At Suzuka on Saturday evening, the Renault camp knew they’d blown it. With only the season-ending Brazilian grand prix to go after Japan, fifth on the grid was nothing short of the death knell for Fernando Alonso’s title bid.

Hoping for championship rival Michael Schumacher not to convert a two-point advantage at the season’s final hurdle, particularly when he had been 25 points behind just three months ago, would be like expecting Tiger Woods not to sink a winning putt having recovered from five over par. Or expecting Ayrton Senna to refrain from ramming title rival Alain Prost off the circuit at turn one of the 1990 finale. In other words, forget it.

“A mistake at this stage would be very expensive for either team,” Ferrari’s technical director Ross Brawn warned after qualifying, where his Bridgestone-shod drivers, including Schumacher, totally dominated. Presumably, he forgot to knock on wood.

Spaniard Alonso, admitting defeat before the five lights extinguished and written off by the in-paddock newspaper Red Bulletin, depressingly told reporters after qualifying: “If Michael wins (the race), the championship is over. There’s not much we can do about Ferrari”.

Indeed, before lap 37 of Sunday’s 53-lap Japanese grand prix, every card was turning up red. Friday’s rain at Suzuka would have spelled disaster for Bridgestone’s shonky wet tyres, but only a few spots returned for qualifying. The horrible-looking clouds of Sunday morning parted like the Red Sea as Schumacher pulled on his fireproof undergarments in the Circuit Hotel.
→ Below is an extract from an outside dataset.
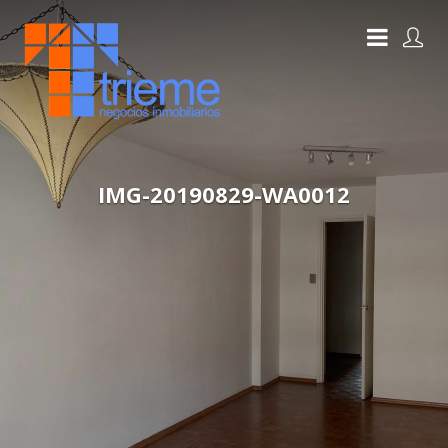
IMG-20190829-WA0012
The Red Sea parted again when Schumacher loomed large behind teammate and pole sitter Felipe Massa on lap two. On lap 37 of 53, his final pit stop now successfully executed and enjoying a comfortable lead, the German would have been smiling at the perfume of certain championship triumph when, uh oh, his mirrors filled with white smoke. And, just in case you don’t believe in the spitefulness of fate, the last time Schumacher had an engine failure was six years – or 111 races – ago.

Get out your calculator, and Schumacher’s still in it. The retiring 37-year-old, though, is not interested. After hugging all 90 travelling members of the Ferrari team, he said on Sunday: ”The championship is over. I am not going to go to Brazil hoping someone retires – that’s not the way I want to win.”